## BRIEF
Take the entries that follow and return exactly the lines from the one holding "FRISO PRETO" through the one holding "Todesopfer waren Turk-Mescheten, rund 30", both included. Nothing else is needed.

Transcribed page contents
------------------------------------------------------------------------

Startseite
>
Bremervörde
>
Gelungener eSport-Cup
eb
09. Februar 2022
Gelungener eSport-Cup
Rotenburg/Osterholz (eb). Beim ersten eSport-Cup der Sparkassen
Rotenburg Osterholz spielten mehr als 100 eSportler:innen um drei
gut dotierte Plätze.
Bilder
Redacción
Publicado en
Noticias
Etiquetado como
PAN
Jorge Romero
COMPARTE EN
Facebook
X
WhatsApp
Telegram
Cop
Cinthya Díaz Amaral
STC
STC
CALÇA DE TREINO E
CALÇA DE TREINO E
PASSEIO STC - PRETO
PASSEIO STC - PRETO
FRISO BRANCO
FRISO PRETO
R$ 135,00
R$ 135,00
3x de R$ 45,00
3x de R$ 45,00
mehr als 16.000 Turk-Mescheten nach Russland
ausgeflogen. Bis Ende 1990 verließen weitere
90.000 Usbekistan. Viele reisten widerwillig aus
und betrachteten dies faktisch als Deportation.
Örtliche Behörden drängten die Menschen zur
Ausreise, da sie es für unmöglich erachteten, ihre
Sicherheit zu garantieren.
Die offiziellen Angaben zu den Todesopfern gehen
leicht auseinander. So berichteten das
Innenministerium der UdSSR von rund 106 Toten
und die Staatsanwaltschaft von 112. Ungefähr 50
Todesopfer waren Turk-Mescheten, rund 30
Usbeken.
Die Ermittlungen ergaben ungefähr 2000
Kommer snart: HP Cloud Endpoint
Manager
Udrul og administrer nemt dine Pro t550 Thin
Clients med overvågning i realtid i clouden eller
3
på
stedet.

------------------------------------------------------------------------

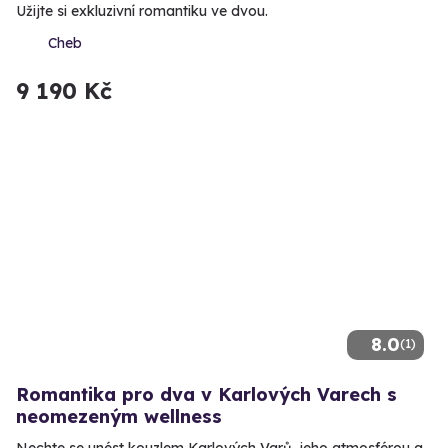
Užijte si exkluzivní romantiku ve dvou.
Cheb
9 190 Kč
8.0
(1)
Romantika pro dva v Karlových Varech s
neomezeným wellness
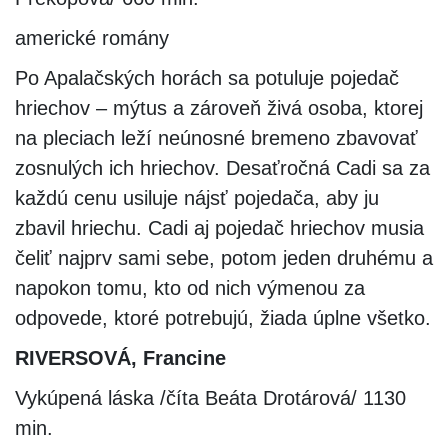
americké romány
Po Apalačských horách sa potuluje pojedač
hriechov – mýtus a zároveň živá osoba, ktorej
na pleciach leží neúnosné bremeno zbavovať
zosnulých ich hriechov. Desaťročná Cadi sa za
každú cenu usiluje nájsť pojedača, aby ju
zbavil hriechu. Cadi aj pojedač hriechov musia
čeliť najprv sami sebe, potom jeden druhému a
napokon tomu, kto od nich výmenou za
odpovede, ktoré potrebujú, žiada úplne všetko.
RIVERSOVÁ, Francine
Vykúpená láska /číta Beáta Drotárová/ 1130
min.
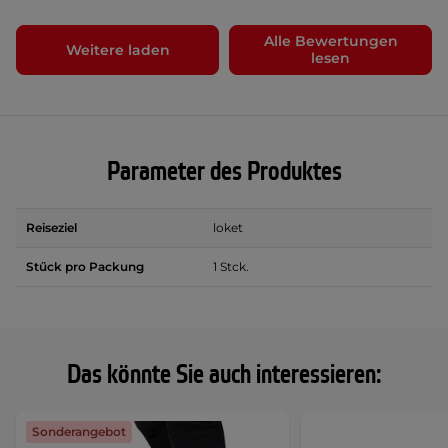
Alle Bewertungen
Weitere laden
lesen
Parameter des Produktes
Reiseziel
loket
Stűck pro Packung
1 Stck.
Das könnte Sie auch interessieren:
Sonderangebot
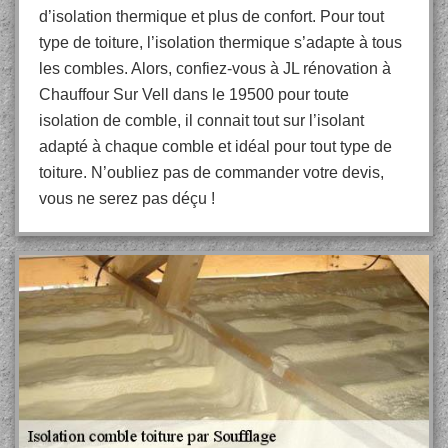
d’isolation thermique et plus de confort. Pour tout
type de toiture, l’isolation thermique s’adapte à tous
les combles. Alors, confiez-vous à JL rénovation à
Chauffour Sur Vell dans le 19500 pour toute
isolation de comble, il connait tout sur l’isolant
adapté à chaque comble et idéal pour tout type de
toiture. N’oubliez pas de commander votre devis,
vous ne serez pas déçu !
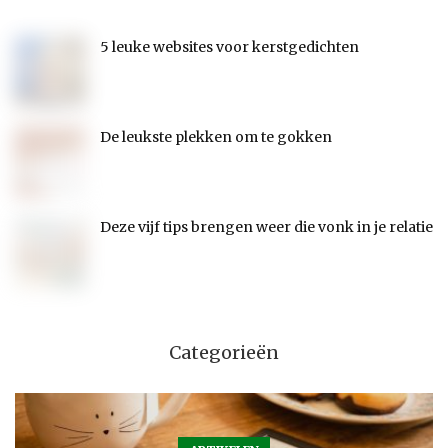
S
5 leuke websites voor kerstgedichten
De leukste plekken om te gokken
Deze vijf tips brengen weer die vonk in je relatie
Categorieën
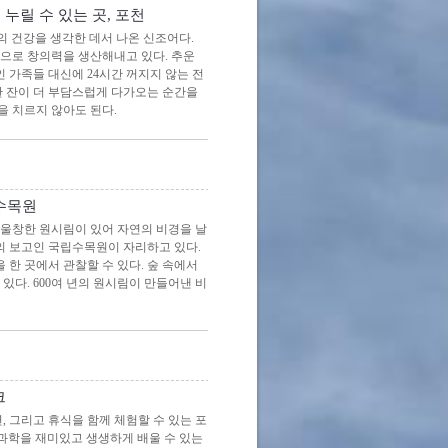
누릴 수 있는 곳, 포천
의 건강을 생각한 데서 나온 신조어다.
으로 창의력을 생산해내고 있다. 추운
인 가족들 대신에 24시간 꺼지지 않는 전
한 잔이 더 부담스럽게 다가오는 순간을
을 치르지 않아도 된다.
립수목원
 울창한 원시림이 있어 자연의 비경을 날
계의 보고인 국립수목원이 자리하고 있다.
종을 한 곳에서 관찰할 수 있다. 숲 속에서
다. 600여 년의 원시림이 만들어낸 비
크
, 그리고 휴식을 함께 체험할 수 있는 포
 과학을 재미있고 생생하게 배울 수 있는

------------------------------------------------------------------------

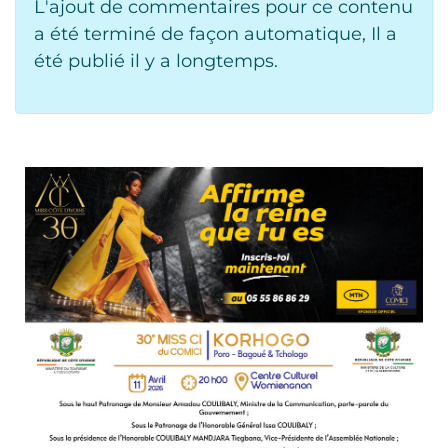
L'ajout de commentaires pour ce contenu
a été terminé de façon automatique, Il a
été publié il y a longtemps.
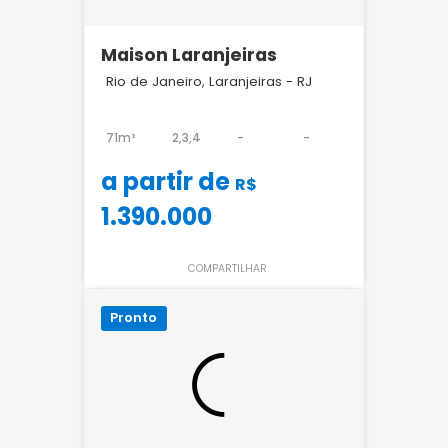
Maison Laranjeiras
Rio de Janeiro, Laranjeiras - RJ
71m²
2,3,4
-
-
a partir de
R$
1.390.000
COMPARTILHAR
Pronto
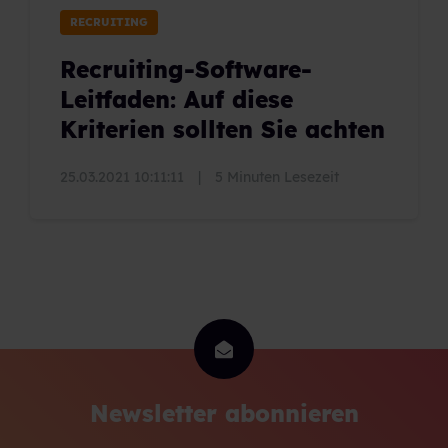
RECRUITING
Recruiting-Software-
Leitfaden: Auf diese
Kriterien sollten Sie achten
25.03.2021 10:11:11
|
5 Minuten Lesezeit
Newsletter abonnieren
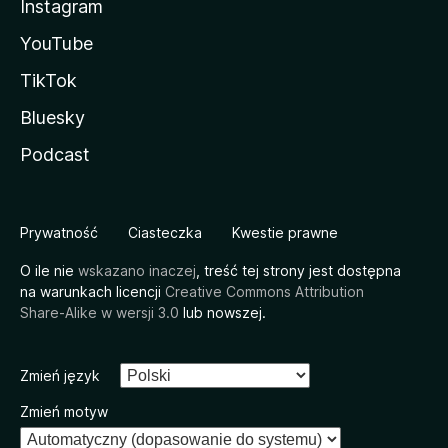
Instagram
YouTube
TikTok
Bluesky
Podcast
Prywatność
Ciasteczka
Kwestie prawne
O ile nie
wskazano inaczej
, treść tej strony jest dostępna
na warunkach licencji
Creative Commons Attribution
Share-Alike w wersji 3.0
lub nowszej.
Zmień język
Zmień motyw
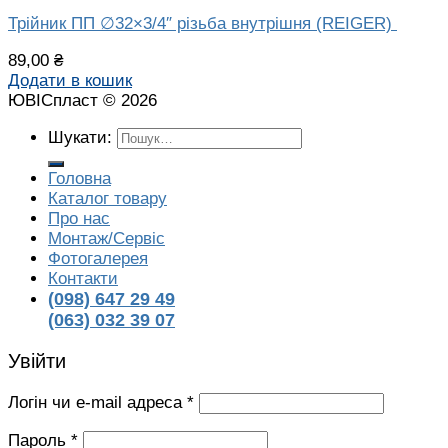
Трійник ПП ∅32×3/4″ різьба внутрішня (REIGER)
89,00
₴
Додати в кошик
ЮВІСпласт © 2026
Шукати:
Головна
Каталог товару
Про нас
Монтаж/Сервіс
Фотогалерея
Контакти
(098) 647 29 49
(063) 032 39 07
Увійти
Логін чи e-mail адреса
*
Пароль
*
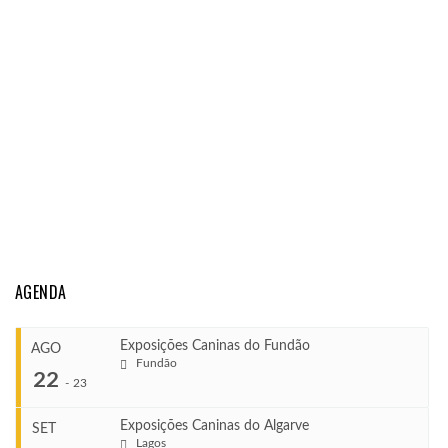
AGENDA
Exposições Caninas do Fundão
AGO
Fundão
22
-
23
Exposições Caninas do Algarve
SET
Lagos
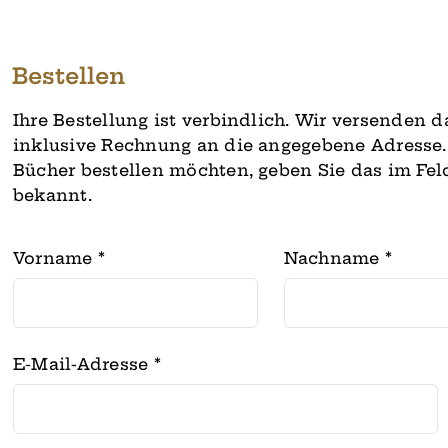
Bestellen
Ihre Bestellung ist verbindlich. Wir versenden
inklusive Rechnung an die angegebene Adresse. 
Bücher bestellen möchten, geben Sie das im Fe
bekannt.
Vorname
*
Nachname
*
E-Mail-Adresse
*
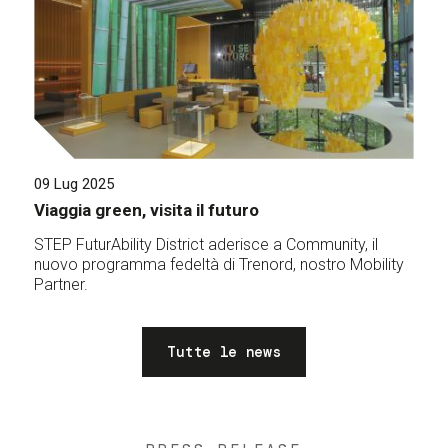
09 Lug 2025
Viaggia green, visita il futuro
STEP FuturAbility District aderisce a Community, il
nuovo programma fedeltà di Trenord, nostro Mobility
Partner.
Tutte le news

------------------------------------------------------------------------

## TASK SOLUTION
FRISO PRETO
R$ 135,00
R$ 135,00
3x de R$ 45,00
3x de R$ 45,00
mehr als 16.000 Turk-Mescheten nach Russland
ausgeflogen. Bis Ende 1990 verließen weitere
90.000 Usbekistan. Viele reisten widerwillig aus
und betrachteten dies faktisch als Deportation.
Örtliche Behörden drängten die Menschen zur
Ausreise, da sie es für unmöglich erachteten, ihre
Sicherheit zu garantieren.
Die offiziellen Angaben zu den Todesopfern gehen
leicht auseinander. So berichteten das
Innenministerium der UdSSR von rund 106 Toten
und die Staatsanwaltschaft von 112. Ungefähr 50
Todesopfer waren Turk-Mescheten, rund 30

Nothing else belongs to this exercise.